Jade Edmistone trains with me at Commercial. She’s had a good year so far, starting with the Commonwealth Games trials in February, when she swam a PB in the 100-metre breaststroke to become the second-fastest Australian of all-time (just shades behind my record). She also improved on her own world record in the 50-metre event, setting the first world record at this new Melbourne pool. She’s in shape, she’s swimming fast and, what’s more, she likes this pool. Jade’s got this in the bag.
The 50 metres is my first event in Melbourne. As I sit in the marshalling area, my fingers and toes are gradually turning blue. This Melbourne pool is cold and windy. One side of the complex is perpetually open to the elements, so by this time of the evening,
when the wind whips around and the cold, dark night floods in, it is freezing. Remind me again why I signed up for this crap? I think. I have been stomping around the pool complex all day saying this. Eventually Stephan told me to keep my attitude in check, but this has only made me madder than ever. I should channel this, I think. I should use my anger. That, or go and take a hot shower and climb into bed in my warm PJs …
I am wearing my light-blue Speedo Fastskins tonight. Light-blue is my colour; pink is Libby’s. And no-one else is allowed to wear our colours. Fastskins have still only been on the market a short while. This is the second incarnation of the design, but things don’t seem to have improved much. The suit is as uncomfortable as all hell, riding straight up the clacker.
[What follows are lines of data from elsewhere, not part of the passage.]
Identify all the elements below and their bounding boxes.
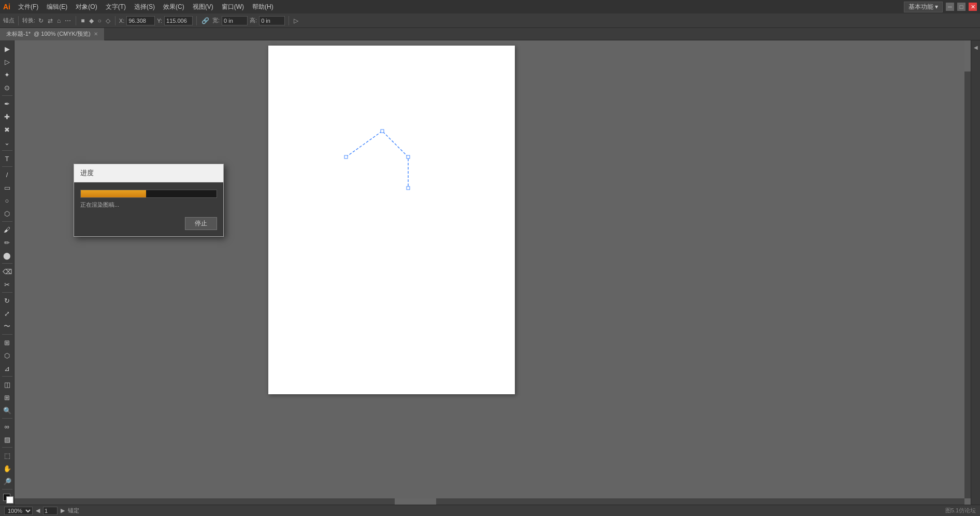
title-bar: Ai 文件(F) 编辑(E) 对象(O) 文字(T) 选择(S) 效果(C) 视… [0,0,980,13]
menu-help[interactable]: 帮助(H) [249,2,277,12]
tool-separator-8 [2,376,12,377]
artboard-input[interactable] [43,507,57,515]
document-canvas [268,46,515,394]
document-tab[interactable]: 未标题-1* @ 100% (CMYK/预览) ✕ [0,28,105,40]
fill-stroke[interactable] [1,491,13,504]
menu-object[interactable]: 对象(O) [72,2,100,12]
svg-rect-0 [344,155,348,159]
eyedropper-tool[interactable]: 🔍 [1,404,13,417]
vertical-scrollbar[interactable] [964,40,971,498]
tool-separator-1 [2,95,12,96]
tool-separator-3 [2,166,12,167]
menu-effect[interactable]: 效果(C) [160,2,188,12]
tool-separator-4 [2,221,12,222]
anchor-ctrl3[interactable]: ○ [97,17,103,24]
canvas-area[interactable]: 进度 正在渲染图稿... 停止 [15,40,971,505]
separator2 [76,16,76,25]
gradient-tool[interactable]: ◫ [1,378,13,391]
scissors-tool[interactable]: ✂ [1,278,13,291]
left-toolbar: ▶ ▷ ✦ ⊙ ✒ ✚ ✖ ⌄ T / ▭ ○ ⬡ 🖌 ✏ ⬤ ⌫ ✂ ↻ ⤢ … [0,40,15,505]
eraser-tool[interactable]: ⌫ [1,265,13,278]
menu-file[interactable]: 文件(F) [15,2,42,12]
menu-window[interactable]: 窗口(W) [218,2,248,12]
lasso-tool[interactable]: ⊙ [1,81,13,94]
tab-info: @ 100% (CMYK/预览) [34,30,91,38]
line-tool[interactable]: / [1,168,13,181]
transform-more[interactable]: ⋯ [64,17,72,24]
paintbrush-tool[interactable]: 🖌 [1,223,13,236]
menu-edit[interactable]: 编辑(E) [43,2,71,12]
anchor-ctrl1[interactable]: ■ [80,17,85,24]
perspective-tool[interactable]: ⊿ [1,362,13,375]
right-panel-toggle[interactable]: ◀ [974,45,978,50]
lock-icon[interactable]: 🔗 [200,17,210,24]
progress-dialog: 进度 正在渲染图稿... 停止 [74,164,224,237]
artboard-tool[interactable]: ⬚ [1,449,13,462]
anchor-ctrl2[interactable]: ◆ [88,17,95,24]
tab-bar: 未标题-1* @ 100% (CMYK/预览) ✕ [0,28,980,40]
menu-text[interactable]: 文字(T) [102,2,129,12]
rotate-icon[interactable]: ↻ [37,17,45,24]
tab-close-button[interactable]: ✕ [94,31,98,37]
direct-selection-tool[interactable]: ▷ [1,55,13,68]
h-input[interactable] [259,16,285,25]
rotate-tool[interactable]: ↻ [1,294,13,307]
magic-wand-tool[interactable]: ✦ [1,68,13,81]
more-options-icon[interactable]: ▷ [293,17,299,24]
close-button[interactable]: ✕ [969,3,977,11]
mesh-tool[interactable]: ⊞ [1,391,13,404]
progress-bar-background [80,190,217,198]
scale-tool[interactable]: ⤢ [1,307,13,320]
warp-tool[interactable]: 〜 [1,320,13,333]
polygon-tool[interactable]: ⬡ [1,207,13,220]
progress-footer: 停止 [80,215,217,230]
next-artboard[interactable]: ▶ [61,507,65,514]
workspace-selector[interactable]: 基本功能 ▾ [904,2,943,12]
free-transform-tool[interactable]: ⊞ [1,336,13,349]
shape-builder-tool[interactable]: ⬡ [1,349,13,362]
tool-separator-2 [2,150,12,151]
stop-button[interactable]: 停止 [185,217,217,230]
horizontal-scrollbar[interactable] [15,498,964,505]
tool-separator-6 [2,292,12,293]
app-logo: Ai [3,3,10,11]
hand-tool[interactable]: ✋ [1,462,13,475]
selection-tool[interactable]: ▶ [1,42,13,55]
progress-title: 进度 [74,164,223,182]
h-label: 高: [250,17,257,24]
tool-separator-5 [2,263,12,264]
blend-tool[interactable]: ∞ [1,420,13,433]
vertical-scrollbar-thumb[interactable] [964,40,971,71]
convert-anchor-tool[interactable]: ⌄ [1,136,13,149]
menu-bar: 文件(F) 编辑(E) 对象(O) 文字(T) 选择(S) 效果(C) 视图(V… [15,2,904,12]
menu-select[interactable]: 选择(S) [131,2,158,12]
column-graph-tool[interactable]: ▨ [1,433,13,446]
svg-rect-3 [407,187,410,190]
maximize-button[interactable]: □ [957,3,965,11]
progress-body: 正在渲染图稿... 停止 [74,182,223,236]
status-bar: 100% 50% 200% ◀ ▶ 锚定 图5.1仿论坛 [0,505,980,516]
ellipse-tool[interactable]: ○ [1,194,13,207]
minimize-button[interactable]: ─ [946,3,954,11]
zoom-selector[interactable]: 100% 50% 200% [4,507,33,515]
shear-icon[interactable]: ⌂ [56,17,62,24]
pen-tool[interactable]: ✒ [1,97,13,110]
w-label: 宽: [212,17,220,24]
horizontal-scrollbar-thumb[interactable] [395,498,436,505]
x-input[interactable] [126,16,155,25]
rectangle-tool[interactable]: ▭ [1,181,13,194]
delete-anchor-tool[interactable]: ✖ [1,123,13,136]
add-anchor-tool[interactable]: ✚ [1,110,13,123]
reflect-icon[interactable]: ⇄ [47,17,54,24]
tab-title: 未标题-1* [6,30,31,38]
anchor-ctrl4[interactable]: ◇ [105,17,111,24]
anchor-label: 锚点 [3,17,15,24]
menu-view[interactable]: 视图(V) [189,2,217,12]
pencil-tool[interactable]: ✏ [1,236,13,249]
prev-artboard[interactable]: ◀ [36,507,40,514]
zoom-tool[interactable]: 🔎 [1,475,13,488]
type-tool[interactable]: T [1,152,13,165]
y-input[interactable] [164,16,193,25]
blob-brush-tool[interactable]: ⬤ [1,249,13,262]
w-input[interactable] [222,16,248,25]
You’ve got to make sure you’re wearing it right or you might flash the spectators your camel toe. You’re alright, I’ve learnt, as long as you keep your legs together, but this is difficult if you plan on swimming breaststroke.
As I sit, shiver and try to pick out my camel toe without anyone noticing, I start to get mad. Really mad. And stubborn too. Who wouldn’t be feeling grumpy? I think. Who wouldn’t be stroppy about swimming in this stupid iceberg of a pool? Just because I have a job to do here doesn’t mean I have to be happy about it.
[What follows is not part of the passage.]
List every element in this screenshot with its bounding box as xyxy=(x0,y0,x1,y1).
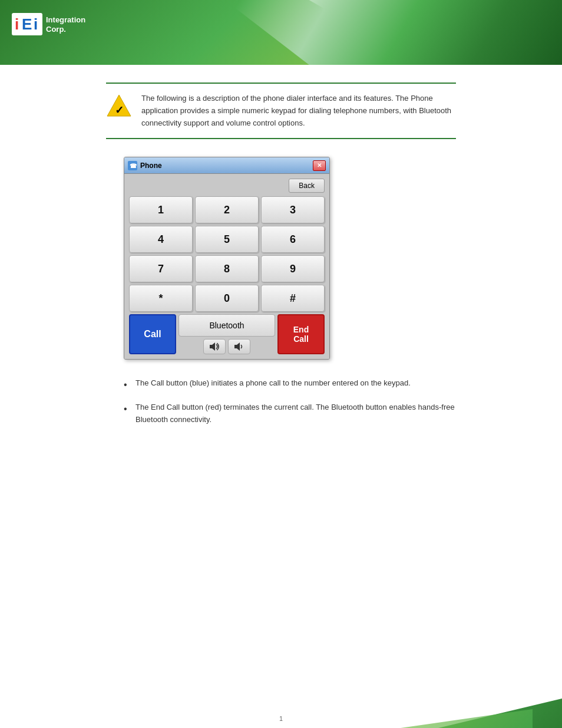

I’ll show you, Stephan! I think as I stand behind the blocks. How dare you tell me to keep my attitude in check!
And I’ll show you too, Jade! I think as the whistle blows. How dare you be so good at the 50 metres!
I am petulant when I swim and – my God! – I win gold? I swim out of my skin and somehow I win. I beat Jade, I beat my own record and I take out the gold in a time of 0:30.55. I’m shocked. It would seem I swim quite well when I’m cranky.
Maybe I’m not so bad at the 50 metres? I think. And maybe, just maybe, this meet won’t be so bad after all. It hadn’t occurred to me before now, but it’s possible I could win three gold in one Games here in Melbourne: the 50-metre, the 100-metre and the 200-metre.
I have a new goal, a fresh challenge. The besser-brick balancer inside me is back.
My Nanna, my mum’s mum, has come down from St Huberts Island to watch me swim in Melbourne. It’s a really special trip for her. She is eighty-eight and in a wheelchair, but she has been determined to watch me swim at an international meet for so long, and now finally she has her chance.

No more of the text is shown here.